High blood pressure affects 40% of adults
Guidelines issued by the NHS drugs watchdog have given new advice on which medicines should be used to treat high blood pressure.
They recommend that beta-blockers should no longer be routinely used, expect in special situations, but why have they made this decision and what does this mean?
What are beta-blockers?
Beta-blockers are a group of medicines which have been routinely used to treat high blood pressure, also known as hypertension, since the 1970s.
They are also given to relieve angina, correct irregular heartbeats, reduce the risk of dying after a heart attack and treat heart failure.
Beta-blockers go under different names, including: Acebutolol, Atenolol, Bisoprolol, Metoprolol, Oxprenolol, Pindolol, Propanaolol, Sotalol, and Timolol.
How many people take beta blockers?
About two million people in the UK are currently treated with beta-blockers for hypertension.
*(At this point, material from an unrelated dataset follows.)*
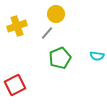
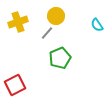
yellow circle: moved 2 px down
yellow cross: moved 1 px right, 4 px up
cyan semicircle: moved 31 px up; rotated 48 degrees clockwise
What do the new guidelines say?
The National Institute for Health and Clinical Excellence (NICE) and the British Hypertension Society (BHS) have issued new recommendations for treating high blood pressure.
They say that beta-blockers should not be used to treat high blood pressure, except in a few specific cases.
They point out that other drugs, called ACE inhibitors, calcium-channel blockers and diuretics, have been shown to be more effective at reducing the risk of stroke when compared with beta-blockers.
There is also increasing evidence that the most frequently used beta-blockers can carry a higher risk, some studies suggest up to 30% higher, of provoking type 2 diabetes than the new drugs. Many of the new medicines also have fewer side effects than beta-blockers.
Does this mean beta-blockers are dangerous?
The Blood Pressure Association says it is worth remembering there is no immediate risk to your health if you are taking beta-blockers, it is just that there are newer, more effective medicines that should be used instead.
What should I do if I am taking beta-blockers?
It is important not to stop taking your medication suddenly without consulting a doctor or nurse, especially if you have angina or have had a previous heart attack or heart failure, as in these circumstances beta-blockers are still thought to be one of the best forms of treatment.
The Blood Pressure Association says there is no need to make a special appointment to see your doctor, but you should talk to your doctor or nurse about your medication when you next have a routine appointment.
What will people with high blood pressure take instead?
Patients of African or Caribbean descent at any age, or patients over 55 should be initially treated with either a calcium channel blocker or a diuretic.
Patients younger than 55, should be given an ACE inhibitor as their first choice of initial therapy.
If these treatments do not lower blood pressure enough (the desired level is 140/90mmHg or less) then other combinations of the drugs should be used.
Who should still take beta-blockers?
Younger women who could get pregnant, those who cannot take ACE inhibitors, and those who have had a previous heart attack, chest pains, or heart failure.